# Strange Grinding noise



## jtwoods4 (Dec 22, 2011)

69 GTO.

A strange Noise is coming up through the transmission tunnel where my shifter mounts to the transmission. This started happening after I installed a new clutch and M22 Muncie.

We put the rear axles on jack stands and drove through the gears and the noise was not there. When the wheels are on the ground and the car is driving on the road noise comes back.

The noise does not happend all the time. It appears most in 3rd or 4th gear when running around 2000 to 2500 rpm. It is not there during steady driving at a constant rpm, but only during mild acceleration up around 2000 to 2500.

Here is the youtube video of the sound. You will definately know when you hear it. The video was shot at speed less than 40 mph.

Grinding Noise 69 GTO - YouTube


----------



## geeteeohguy (Feb 2, 2008)

Was the car always a 4 speed? What was in it before? Was the M22 overhauled? It almost sounds like the starter is trying to engage when your driving. Bad bearings can make similar noises, but do it most of the time, usually on deceleration. Does it do it when cold, or when warm, when the oil is thinner? You ARE using regular non-synthetic oil, right? Another thing: check the driveshaft, exhaust, and rear end. It could be a rear end noise telegraphing up the driveshaft. Many moons ago I went to pull my noisy and worn out trans for an overhaul, and when I went to pull the driveshaft, found out it was my rear end that was grenaded, not the trans. It sounded and acted like a grenaded trans, though, driving the car. It happens. What's certain is it's metal to metal contact, and it isn't good. You can buy/borrow/rent electronic and mechanical stethescope style listening devices for just this sort of issue.


----------



## jtwoods4 (Dec 22, 2011)

Yes car was always 4 speed. I just swapped the old transmission to a brand new and fresh built AutoGear M22 Muncie. I am using the correct amount of 85w90 gear oil. My transmission builder also suggested that the sound may be a rear wheel bearing telegraphing up the drive shaft. I swear to god it sounds like it is coming from the transmission or bell area.


----------



## jtwoods4 (Dec 22, 2011)

Could it be that is the normal sound of a M22 "rock crusher" transmission?


----------



## Rukee (Feb 8, 2007)

no, it shouldn't make noise, specially random like that.
You put a pilot bearing in the crank, right?


----------



## geeteeohguy (Feb 2, 2008)

I agree, Ruk....noise is not normal. Pilot bearing is an excellent point.


----------



## jtwoods4 (Dec 22, 2011)

Ok guys thanks. Dropping tranny tonight and looking in bellhousing. I did install a piot bearing about 500 miles ago.


----------



## Rukee (Feb 8, 2007)

Maybe before you drop the tranny drain the fluid out and look for any metal shavings.
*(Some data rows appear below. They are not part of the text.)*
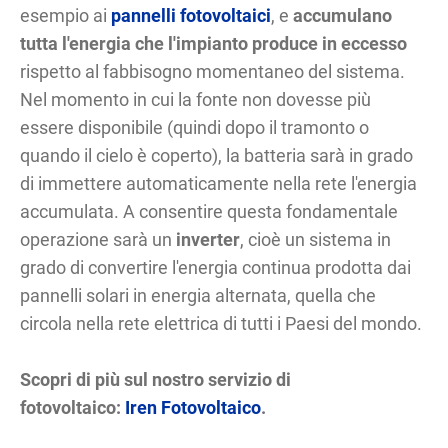
esempio ai
pannelli fotovoltaici
, e
accumulano
tutta l'energia che l'impianto produce in eccesso
rispetto al fabbisogno momentaneo del sistema.
Nel momento in cui la fonte non dovesse più
essere disponibile (quindi dopo il tramonto o
quando il cielo è coperto), la batteria sarà in grado
di immettere automaticamente nella rete l'energia
accumulata. A consentire questa fondamentale
operazione sarà un
inverter
, cioè un sistema in
grado di convertire l'energia continua prodotta dai
pannelli solari in energia alternata, quella che
circola nella rete elettrica di tutti i Paesi del mondo.
Scopri di più sul nostro servizio di
fotovoltaico:
Iren Fotovoltaico
.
Might be a bearing coming apart.


----------



## geeteeohguy (Feb 2, 2008)

Yeah, and if/when you remove it, pull the side cover and check inside for bad ju-ju.


----------



## jtwoods4 (Dec 22, 2011)

Well I did some research and other guys are reporting a similar sound with a metallic dual disc clutch, Mcleod RXT. Sounds like bolts rattleing in a coffee can in the 1800 to 2000 rpm range. Apparently its normal.

Pulled thr reans and the throw out bearing and pilot bearing are in excellent shape. No strange wear marks on the input shaft.


----------



## geeteeohguy (Feb 2, 2008)

I would change the clutch, then. Unless you want to deal with the noise.


----------



## Rukee (Feb 8, 2007)

Yeah, I wouldn't be able to deal with that either.


----------